People who follow political news are aware two big leadership fights are unfolding in the GOP, with a third lurking in the background.
The most visible of these is Rep. Kevin McCarthy’s struggle to be elected House speaker. He has only a 3-vote margin to work with, and 5 of his members openly opposed him. To bring them on board, he’d have to give in to at least some of their demands, pushing his caucus farther to the right. It didn’t work; when push came to shove, first 19 and then 20 of his members voted against him.
Next is the fight over who will chair the Republican National Committee (RNC), a seat currently held by Ronna McDaniel, who’s being challenged from farther right.

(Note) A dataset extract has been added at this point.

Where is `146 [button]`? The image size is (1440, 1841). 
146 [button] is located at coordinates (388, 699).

That’s a problem because, as Raw Story explains (here), the party is “losing swing voters,” and that’s been costly. After Trump took over the party, they lost the House in 2018, the White House and Senate in 2020, and had disappointing 2022 midterm election results.

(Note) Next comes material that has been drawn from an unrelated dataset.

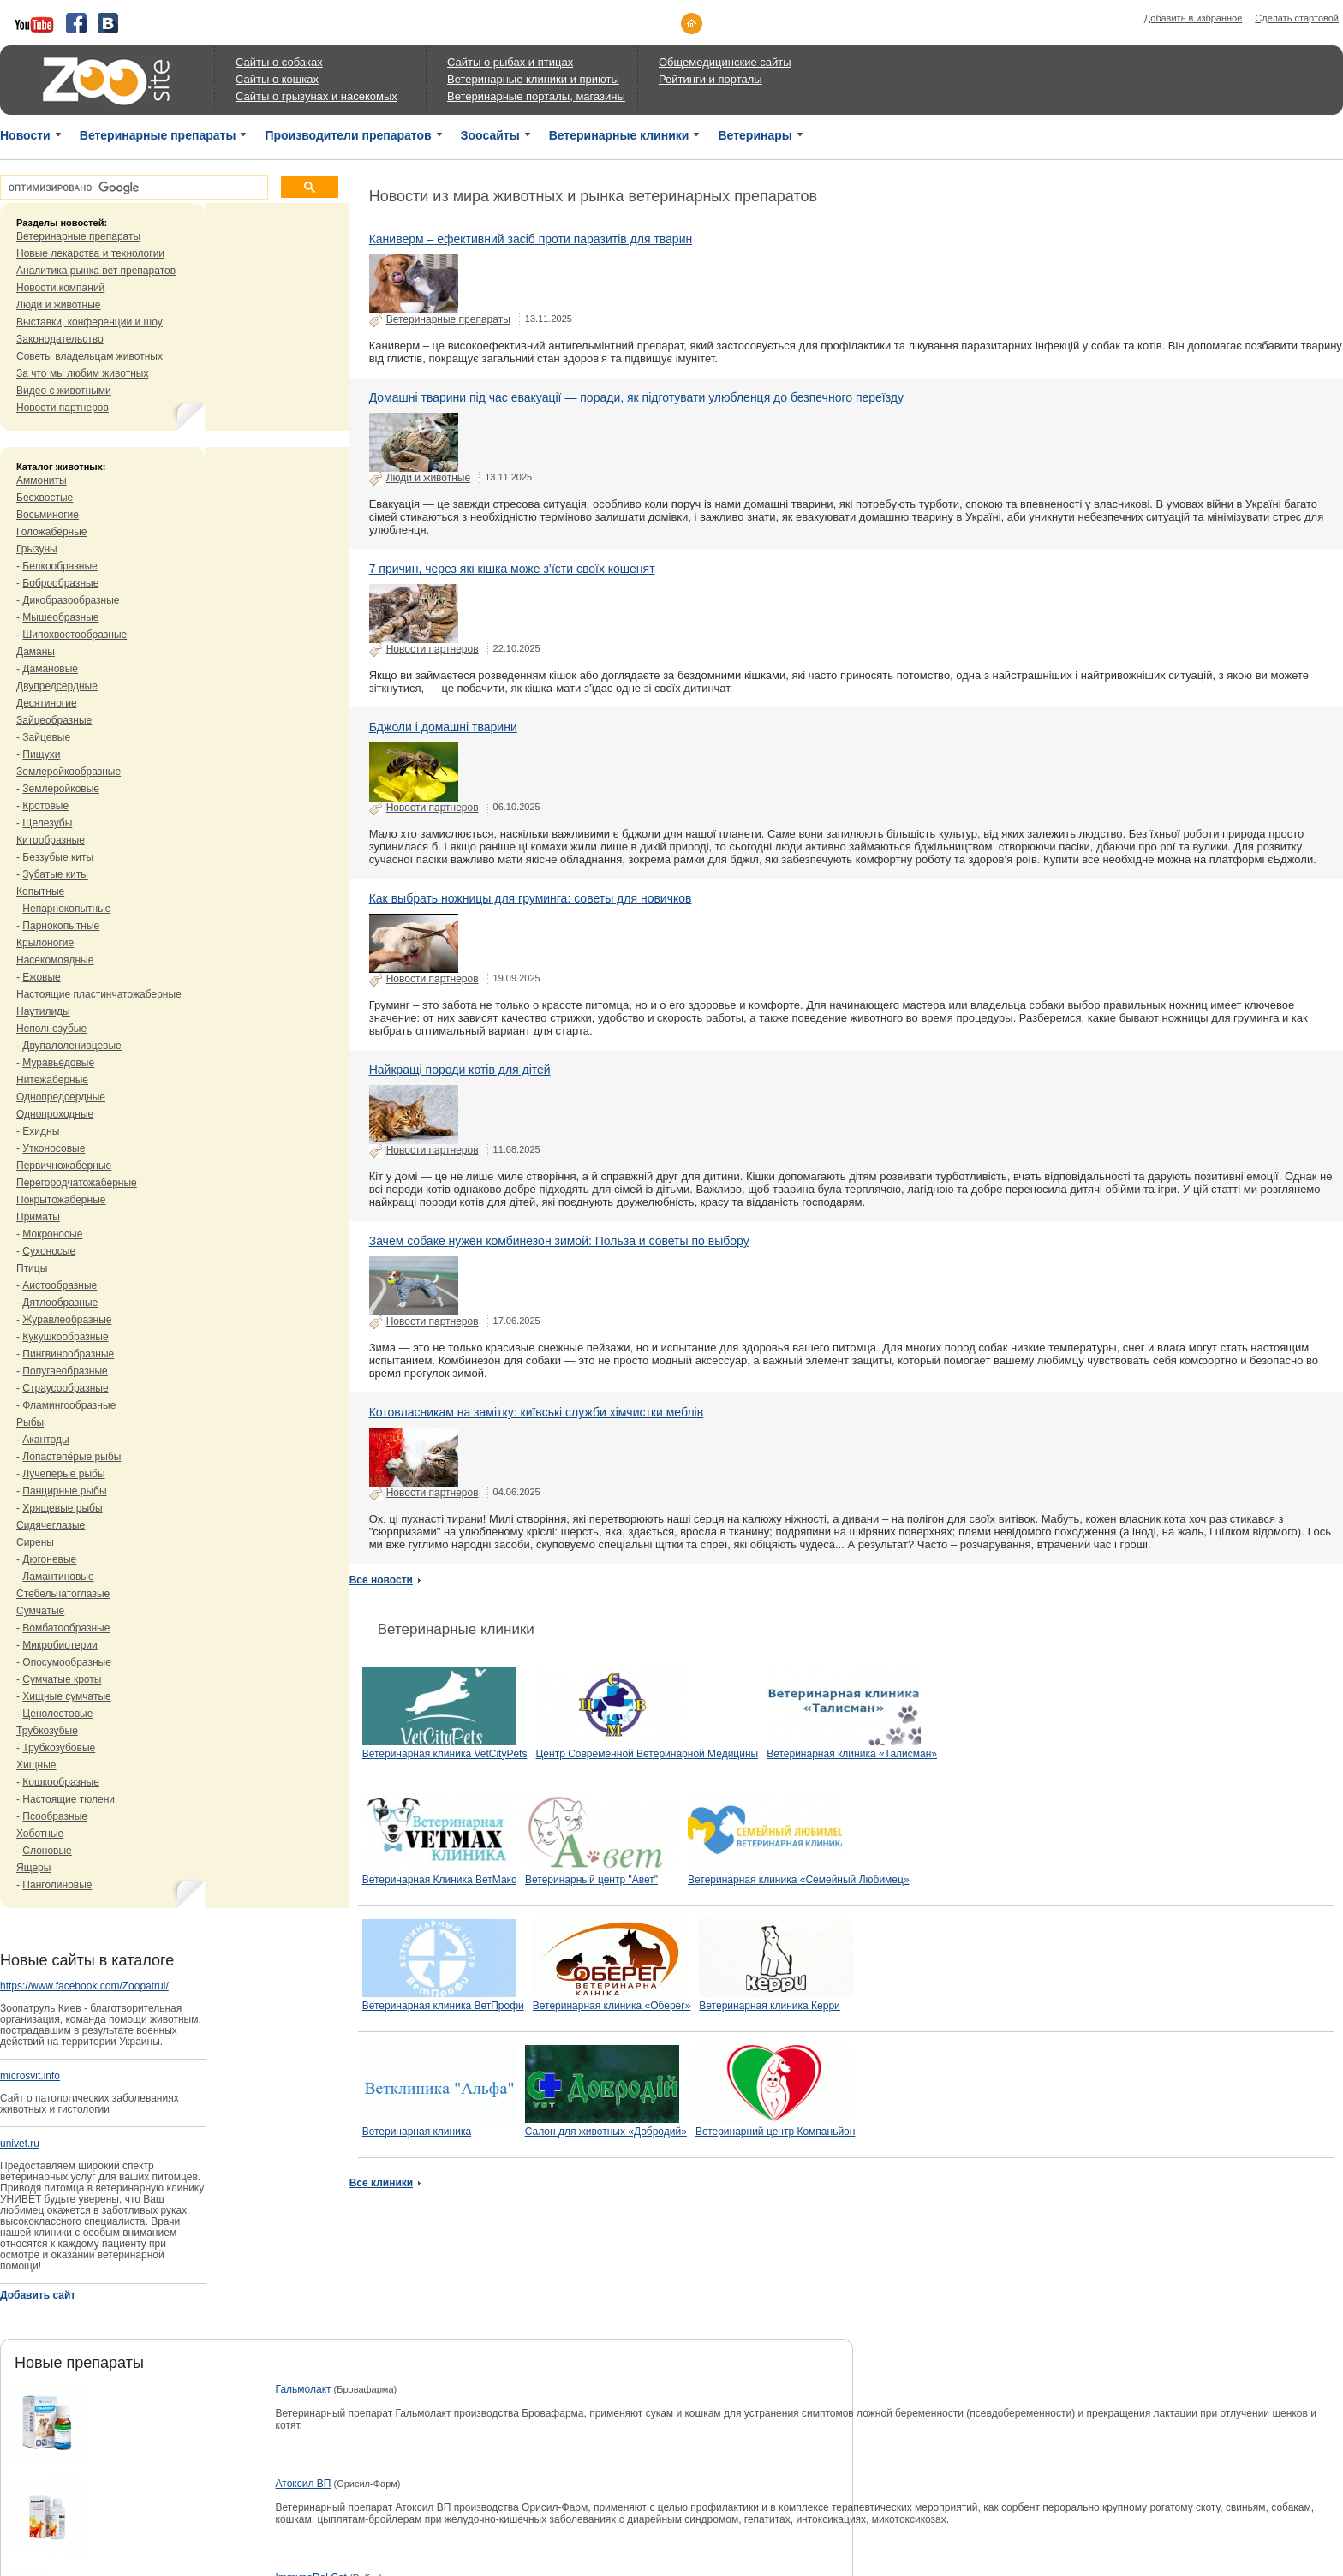  Describe the element at coordinates (65, 1388) in the screenshot. I see `Страусообразные` at that location.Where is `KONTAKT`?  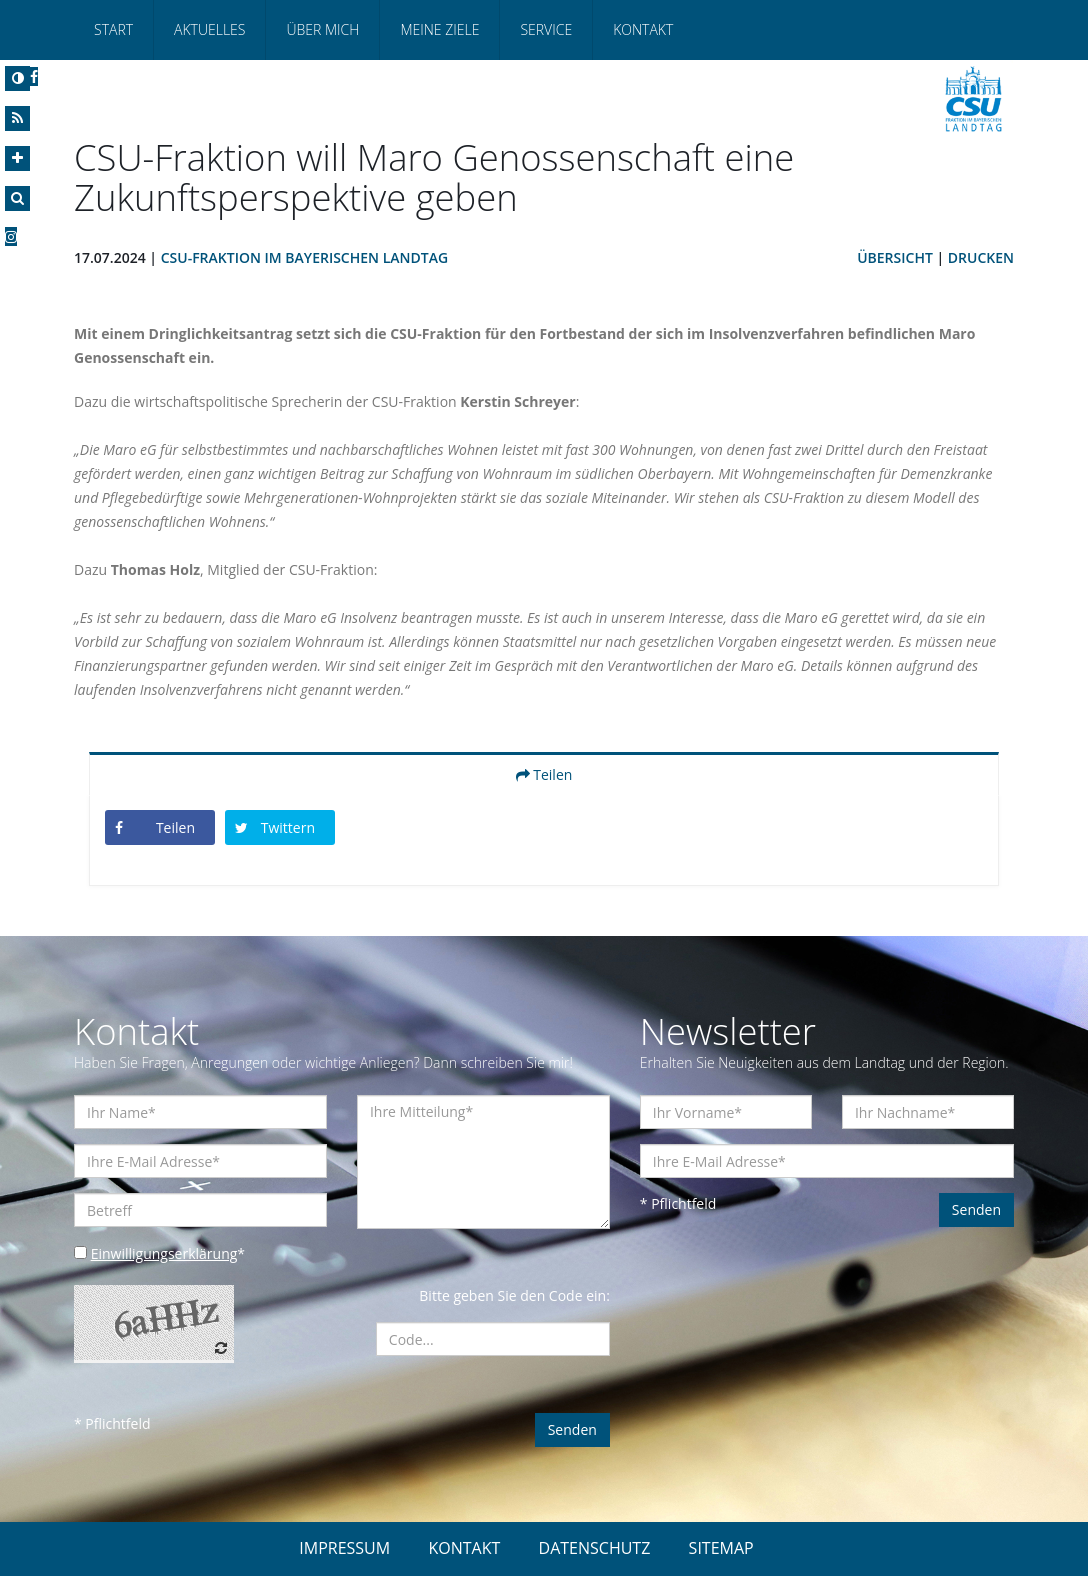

Harmeet Dhillon, a rival for McDaniel’s job, told the New York Times, “There may be many reasons for the various losses over the last several years, but what they all have in common is that they occurred under the current leadership, which has promised to change exactly nothing in the next two years. The most unifying thing that Ronna could do would be to move on.” The problem is Dhillon’s a Trump man and election denier who would push the party farther away from those swing voters.
And finally, the party is still hobbled by Trump’s grip on its voters, an albatross at the ballot box. The alternative isn’t much better: A divisive struggle between Trump and DeSantis, or some other up-and-comer, for the mantle of party leader.
Raw Story observes that “RNC committee member Bill Palatucci agrees that the Trumpism that has taken over the GOP has ‘done so much damage to this country and to this party. We have to acknowledge that 2022 was a disaster, and we need to do things differently. I would prefer and still hope there would be a different option.” He’s right, but that option has to be a shift back toward the center, if the GOP wants to woo back swing voters.
They’re incapable of it. First they purged the moderate Republicans, then the sane ones, until only the crazies were still there.